Arguments peu convaincants
Les arguments avancés par les autorités de la transition pour justifier le report du dialogue national ne convainquent pas Max Kemkoye, le président du parti Union des démocrates pour le développement et le progrès.
"Je ne suis pas du tout convaincu et je ne serai jamais convaincu par les arguments avancés. Parce que pour moi c’est l’illustration du premier mensonge qui a été servi aux Tchadiens le 31 décembre dernier. Tous les ressorts de la transition sont cassés.
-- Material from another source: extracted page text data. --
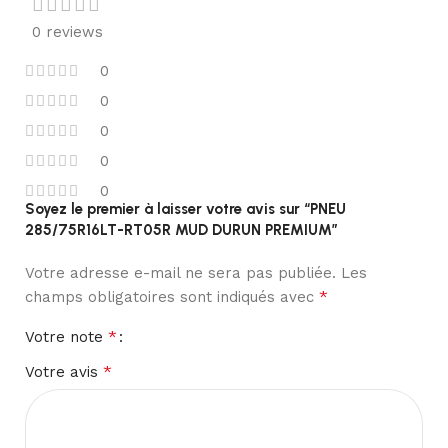
0 reviews
0
0
0
0
0
Soyez le premier à laisser votre avis sur “PNEU
285/75R16LT-RT05R MUD DURUN PREMIUM”
Votre adresse e-mail ne sera pas publiée.
Les
*
champs obligatoires sont indiqués avec
*
Votre note
*
Votre avis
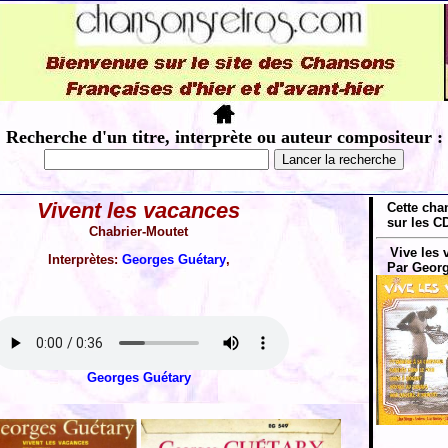
Recherche d'un titre, interprète ou auteur compositeur :
Vivent les vacances
Cette cha
sur les CD
Chabrier-Moutet
Vive les 
Interprètes:
Georges Guétary
,
Par Georg
Georges Guétary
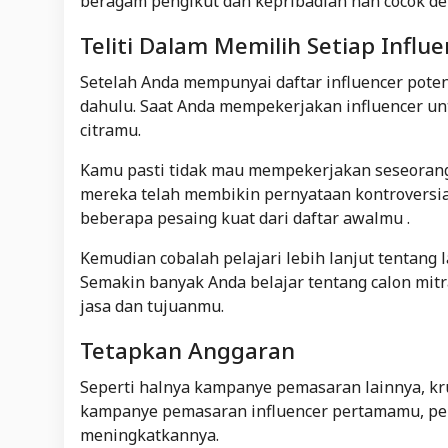
beragam pengikut dan kepribadian nan cocok de
Teliti Dalam Memilih Setiap Influ
Setelah Anda mempunyai daftar influencer pote
dahulu. Saat Anda mempekerjakan influencer 
citramu.
Kamu pasti tidak mau mempekerjakan seseora
mereka telah membikin pernyataan kontroversial
beberapa pesaing kuat dari daftar awalmu .
Kemudian cobalah pelajari lebih lanjut tentang 
Semakin banyak Anda belajar tentang calon mitr
jasa dan tujuanmu.
Tetapkan Anggaran
Seperti halnya kampanye pemasaran lainnya, kru
kampanye pemasaran influencer pertamamu, pe
meningkatkannya.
Les gens veulent nous endormir pour nous mener vers une prorogation de cette transition", soutient-il.
Ouverture
Entre temps, la junte militaire est en contact avec des activistes de la diaspora, des exilés politiques, les membres et cadres des principaux mouvements politico-militaires pour les convaincre de rentrer au Tchad.
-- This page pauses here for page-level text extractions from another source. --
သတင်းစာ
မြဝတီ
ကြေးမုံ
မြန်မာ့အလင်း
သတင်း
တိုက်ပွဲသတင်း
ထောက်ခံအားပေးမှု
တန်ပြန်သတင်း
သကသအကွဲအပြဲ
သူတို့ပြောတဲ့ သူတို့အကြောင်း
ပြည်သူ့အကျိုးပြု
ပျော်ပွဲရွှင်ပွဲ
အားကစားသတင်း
Parmi eux : l’Union des forces pour la résistance, dirigée par Timane Erdimi, neveu du président défunt, Idriss Déby Itno, le Mouvement pour la paix, la reconstruction et le développement du colonel Djibrine Dassert et l’Union des forces pour la démocratie et le développement de l’ancien ministre de la défense, le général Mahamat Nouri.
Le retour de ces exilés a été possible grâce à la "volonté politique" du président du Conseil militaire de transition, explique le président du groupe de réflexion Tchad notre patrimoine, Kebir Mahamat Abdoulaye.
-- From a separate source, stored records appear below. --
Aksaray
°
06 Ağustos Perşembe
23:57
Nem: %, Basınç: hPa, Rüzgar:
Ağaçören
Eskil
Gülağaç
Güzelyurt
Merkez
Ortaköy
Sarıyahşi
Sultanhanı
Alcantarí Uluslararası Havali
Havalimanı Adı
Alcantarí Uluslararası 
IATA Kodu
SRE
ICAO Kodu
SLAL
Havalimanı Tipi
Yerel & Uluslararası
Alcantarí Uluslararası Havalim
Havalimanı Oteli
Pour le Togolais Kag Senoussi qui dirige l’Initiative panafricaine pour le dialogue, la paix et le développement au Tchad, c'est le contexte même qui est favorable à cette décrispation.
Il estime que "la plupart des rebelles et des activistes se retrouvent dans une situation aujourd’hui où ils se disent que la transition n’est-elle pas une opportunité pour saisir cette main tendue ? Se dire qu’on peut essayer d’aller à la paix ? Il y a eu des éléments qui ont pu créer cette confiance totale pour se dire que le nouveau dirigeant du pays a besoin d’eux donc il y a une occasion de construire la paix."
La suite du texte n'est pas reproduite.